The report was particularly damning regarding the police's abuse of stop-and-search powers to intimidate, unjustifiable seizures of personal property, and improper detention and containment of protesters. The committee's chairman said: "The state must not impose restrictions unless it is necessary, and proportionate, to do so. That is a high threshold. The presumption is in favour of protest without state interference."
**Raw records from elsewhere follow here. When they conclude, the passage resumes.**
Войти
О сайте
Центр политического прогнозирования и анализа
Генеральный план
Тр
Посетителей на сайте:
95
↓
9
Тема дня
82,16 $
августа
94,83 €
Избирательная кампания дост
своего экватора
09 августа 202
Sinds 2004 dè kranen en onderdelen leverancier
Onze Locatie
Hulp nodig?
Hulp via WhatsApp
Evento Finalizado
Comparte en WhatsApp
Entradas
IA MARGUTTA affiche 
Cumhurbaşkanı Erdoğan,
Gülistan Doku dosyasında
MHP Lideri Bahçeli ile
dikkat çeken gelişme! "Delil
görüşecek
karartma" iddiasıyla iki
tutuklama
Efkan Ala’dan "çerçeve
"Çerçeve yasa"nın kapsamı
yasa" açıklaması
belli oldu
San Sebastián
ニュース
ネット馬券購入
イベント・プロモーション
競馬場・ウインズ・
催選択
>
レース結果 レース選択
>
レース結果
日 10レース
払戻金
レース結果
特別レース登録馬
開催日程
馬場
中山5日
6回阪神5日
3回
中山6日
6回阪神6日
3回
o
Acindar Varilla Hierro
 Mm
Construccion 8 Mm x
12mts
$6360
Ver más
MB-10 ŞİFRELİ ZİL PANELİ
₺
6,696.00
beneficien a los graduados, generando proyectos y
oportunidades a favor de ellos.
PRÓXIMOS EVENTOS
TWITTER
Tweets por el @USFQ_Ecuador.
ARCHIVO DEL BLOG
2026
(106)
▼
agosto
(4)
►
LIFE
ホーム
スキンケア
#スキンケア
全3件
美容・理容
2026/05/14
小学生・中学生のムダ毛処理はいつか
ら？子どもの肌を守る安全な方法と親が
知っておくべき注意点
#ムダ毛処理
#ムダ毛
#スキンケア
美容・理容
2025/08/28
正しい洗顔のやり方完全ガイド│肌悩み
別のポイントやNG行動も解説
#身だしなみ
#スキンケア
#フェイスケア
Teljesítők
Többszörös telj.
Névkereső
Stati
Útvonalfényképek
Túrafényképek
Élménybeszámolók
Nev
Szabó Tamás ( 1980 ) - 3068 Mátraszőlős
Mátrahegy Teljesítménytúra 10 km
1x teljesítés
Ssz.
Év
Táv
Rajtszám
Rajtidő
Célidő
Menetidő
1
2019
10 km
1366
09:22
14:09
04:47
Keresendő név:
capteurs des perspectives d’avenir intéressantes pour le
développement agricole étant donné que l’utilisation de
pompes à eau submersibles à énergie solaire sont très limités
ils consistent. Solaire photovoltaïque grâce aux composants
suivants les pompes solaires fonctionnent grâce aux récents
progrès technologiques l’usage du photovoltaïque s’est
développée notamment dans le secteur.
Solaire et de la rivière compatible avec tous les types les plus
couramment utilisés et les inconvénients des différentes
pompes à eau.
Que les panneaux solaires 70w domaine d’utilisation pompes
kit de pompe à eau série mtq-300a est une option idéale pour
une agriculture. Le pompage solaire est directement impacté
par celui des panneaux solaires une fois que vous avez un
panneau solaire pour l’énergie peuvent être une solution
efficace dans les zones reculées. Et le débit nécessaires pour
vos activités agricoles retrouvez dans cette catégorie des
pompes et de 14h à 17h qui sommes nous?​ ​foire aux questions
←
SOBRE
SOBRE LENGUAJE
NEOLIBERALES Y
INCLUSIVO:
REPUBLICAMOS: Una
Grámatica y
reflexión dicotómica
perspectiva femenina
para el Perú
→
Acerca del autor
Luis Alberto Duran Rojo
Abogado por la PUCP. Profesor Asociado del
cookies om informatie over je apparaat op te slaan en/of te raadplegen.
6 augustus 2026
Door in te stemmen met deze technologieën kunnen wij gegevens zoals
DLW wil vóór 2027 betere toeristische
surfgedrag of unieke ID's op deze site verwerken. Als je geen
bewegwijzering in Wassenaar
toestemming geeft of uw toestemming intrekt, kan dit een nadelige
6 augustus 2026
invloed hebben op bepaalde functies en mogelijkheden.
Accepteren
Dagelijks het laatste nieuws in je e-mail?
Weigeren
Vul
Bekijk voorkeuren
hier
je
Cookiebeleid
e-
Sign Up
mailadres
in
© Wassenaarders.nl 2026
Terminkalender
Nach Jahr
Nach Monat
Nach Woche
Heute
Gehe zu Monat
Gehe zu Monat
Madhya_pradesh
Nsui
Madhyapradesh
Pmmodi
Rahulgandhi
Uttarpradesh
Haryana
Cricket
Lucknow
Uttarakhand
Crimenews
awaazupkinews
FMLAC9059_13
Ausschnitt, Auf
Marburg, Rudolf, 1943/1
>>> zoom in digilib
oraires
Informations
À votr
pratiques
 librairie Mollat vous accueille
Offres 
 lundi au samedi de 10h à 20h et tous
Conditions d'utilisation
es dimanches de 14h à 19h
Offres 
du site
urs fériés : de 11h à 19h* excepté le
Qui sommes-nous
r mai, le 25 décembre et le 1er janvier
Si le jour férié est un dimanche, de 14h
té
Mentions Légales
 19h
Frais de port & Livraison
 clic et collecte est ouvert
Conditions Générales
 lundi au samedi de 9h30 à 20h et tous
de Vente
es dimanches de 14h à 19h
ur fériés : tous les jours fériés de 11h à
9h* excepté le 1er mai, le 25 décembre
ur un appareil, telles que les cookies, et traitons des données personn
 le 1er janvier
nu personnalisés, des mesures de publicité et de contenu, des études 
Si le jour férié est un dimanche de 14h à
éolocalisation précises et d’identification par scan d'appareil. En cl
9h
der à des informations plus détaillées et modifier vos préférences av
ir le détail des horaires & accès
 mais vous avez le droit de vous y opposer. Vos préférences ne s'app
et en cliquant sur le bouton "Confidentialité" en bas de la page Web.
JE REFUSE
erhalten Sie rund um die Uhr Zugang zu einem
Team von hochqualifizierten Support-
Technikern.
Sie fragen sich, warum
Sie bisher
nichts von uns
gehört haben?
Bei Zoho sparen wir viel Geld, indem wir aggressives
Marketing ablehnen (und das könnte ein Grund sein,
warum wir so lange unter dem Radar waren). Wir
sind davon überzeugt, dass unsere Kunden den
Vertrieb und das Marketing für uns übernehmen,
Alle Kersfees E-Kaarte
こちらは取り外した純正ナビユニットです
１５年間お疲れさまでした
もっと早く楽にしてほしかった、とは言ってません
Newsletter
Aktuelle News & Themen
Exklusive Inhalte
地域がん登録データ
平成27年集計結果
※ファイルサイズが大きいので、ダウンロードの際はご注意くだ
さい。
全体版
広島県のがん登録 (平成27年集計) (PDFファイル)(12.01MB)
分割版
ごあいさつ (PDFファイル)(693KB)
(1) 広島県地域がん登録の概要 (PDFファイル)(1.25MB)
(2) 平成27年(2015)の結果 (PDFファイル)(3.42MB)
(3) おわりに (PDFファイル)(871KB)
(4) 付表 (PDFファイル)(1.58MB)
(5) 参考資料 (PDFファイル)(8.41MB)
Related Indymedia Posts: Police 'turn themselves in' over abuse of power claims | Report into police tactics at Kingsnorth released | Video of police tactics at Kingsnorth | Summer of rage? It's a figment of febrile imaginations | Senior police officer warns of “summer of rage” | Protest against police state | Britain 2009 (are we in a police state?) | Climate Camp Cops feel the heat | Over Policing | Police maintaining special database | Whole TV series on this issue
Police display a warning before attacking protesters (Photo: Tash [alan lodge])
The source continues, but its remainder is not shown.